Nessuna band come i Mad Season ha racchiuso in sé l’agghiacciante senso di sconfitta che gli anni ’90 della compagine grunge seattleiana si sono portati dietro, come fosse un fiume che ancora oggi porta sulle proprie acque placidamente i corpi senza vita di coloro che l’hanno resa celebre, amata e odiata al tempo stesso. Questo non solo poiché il gruppo è nato sotto il segno della tossicodipendenza in senso stretto, tra i corridoi di una clinica di disintossicazione in Minnesota, ma anche perché il suo battesimo è stato anche estrema unzione, con l’eroina a mietere le vite del bassista John “Baker” Saunders prima e la magica ugola di Layne Staley poco dopo.
Ma i Mad Season sono stati altro, altro ancora, perché basta ricordare solo la fine poiché si finisce per parlare sempre e solo di quella. È la vita di un progetto collaterale diventato in fretta e furia qualcosa di ben più grande delle band di provenienza di ¾ dei componenti che nel ’95, anno di uscita del primo e unico lascito “Above”, stavano già dimostrando di avere il fiato corto su dischi decisamente più deboli dei loro predecessori – salvo al 70% “Vitalogy” dei PJ.
I Mad Season sono stati “Above”: un alieno atterrato da non si sa dove nella palude elettrica del grunge, tra le siepi riempite dalle telecamere di MTV e obliquo al divismo cobaiano e cornelliano – e pure vedderiano. Impossibile da inserire nel movimento lontano anni luce dagli altri side projects suoi cugini – first and above all i Temple Of The Dogs – e altrettanto impossibile da bollare in questo o quell’altro modo strambo, forse solo blues punto e a capo. Blues e sangue, sporco e devastato e voglioso di sobrietà ma mai così davvero lontano da essa. È invece alla lucidità espressiva che i quattro erano vicini, anzi, incollati piedi e mani.
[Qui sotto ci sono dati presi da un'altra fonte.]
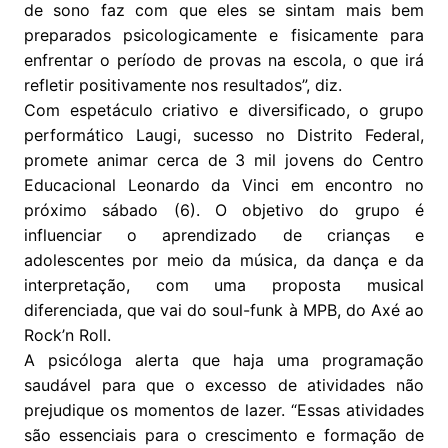
de sono faz com que eles se sintam mais bem
preparados psicologicamente e fisicamente para
enfrentar o período de provas na escola, o que irá
refletir positivamente nos resultados”, diz.
Com espetáculo criativo e diversificado, o grupo
performático Laugi, sucesso no Distrito Federal,
promete animar cerca de 3 mil jovens do Centro
Educacional Leonardo da Vinci em encontro no
próximo sábado (6). O objetivo do grupo é
influenciar o aprendizado de crianças e
adolescentes por meio da música, da dança e da
interpretação, com uma proposta musical
diferenciada, que vai do soul-funk à MPB, do Axé ao
Rock’n Roll.
A psicóloga alerta que haja uma programação
saudável para que o excesso de atividades não
prejudique os momentos de lazer. “Essas atividades
são essenciais para o crescimento e formação de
Su questo album c’è tanto, tutto, di più. C’è un McCready al massimo delle sue potenzialità e da qua in avanti mai più così centrato – anche se “No Code”…- e pronto a tessere filamenti sporchi di lacrime e melodie nate e cresciute come radici blu(e); c’è un Barrett Martin pronto a fondersi con il basso anfetablues di Baker fino a far perdere la cognizione del tempo in una stanza che non smette di girare; c’è anche Skerik, sassofonista che il jazz lo ha preso e sfaldato a più riprese e che qui porta sapienza ed obliquità; e poi c’è Layne. C’è la sua voce, il suo afflato demonizzato e demonizzante, il suo corpo macilento e già ben oltre lo Stige che non impedisce alla sua voce di spiccare il volo sempre più alto, sempre più affranto, sempre più toccante, più e vero e marcio nella sua purezza ferina. Si dimena, si batte e scalcia e poi si accascia. Non ride, Layne, ma nemmeno piange, sanguina esangue e grida senza alzare la voce, unico della sua razza ad avere il divino nel cuore e il mostro nella mente.
Infine arriva Mark Lanegan (arriverà sempre, anche ora che materialmente non è più qui) e quando questi due si intrecciano nulla è più lo stesso di prima. L’asticella è più alta che mai e nessuno al mondo è più riuscito a superarla, nemmeno lo stesso mr. Screaming Trees. Le parole s’incrociano posandosi come neve lercia su di un paesaggio marcito dal cemento e avvelenato dagli uomini e, nonostante ciò, ne coglie tutte le sfumature immaginabili.
Come potrei spiegare a quelle creature tutt’altro che mitologiche – purtroppo – che sono i cosiddetti GenZ cos’è stato “Above” se pure io non faccio parte di quella “Generazione X” – nel ’95 avevo nove anni – che viene benedetta dallo stesso batterista della band nelle note di copertina dell’edizione deluxe del disco uscita nel 2013? Potrei, perché la mia di generazione – bruciata per tutt’altro tipo di motivo – è forse l’ultimo baluardo prima del baratro. O potrei anche non farlo e lasciarli vagare nel loro mondo di cliché e merda usa e getta, chi sono io d’altronde per salire in cattedra? In fondo “I don’t know anything”.
Potrei anche solo girarmi e guardare negli occhi chi lo ha capito e farmi rapire dalla nostalgia e dalla magia vomitata da questi dieci brani che non hanno ancora smesso di funzionare e semplicemente rimettere su quel pezzo di plastica tonda e chiudere qua la faccenda facendomi portare via dal ricordo di cose e persone andate. Penso che farò così.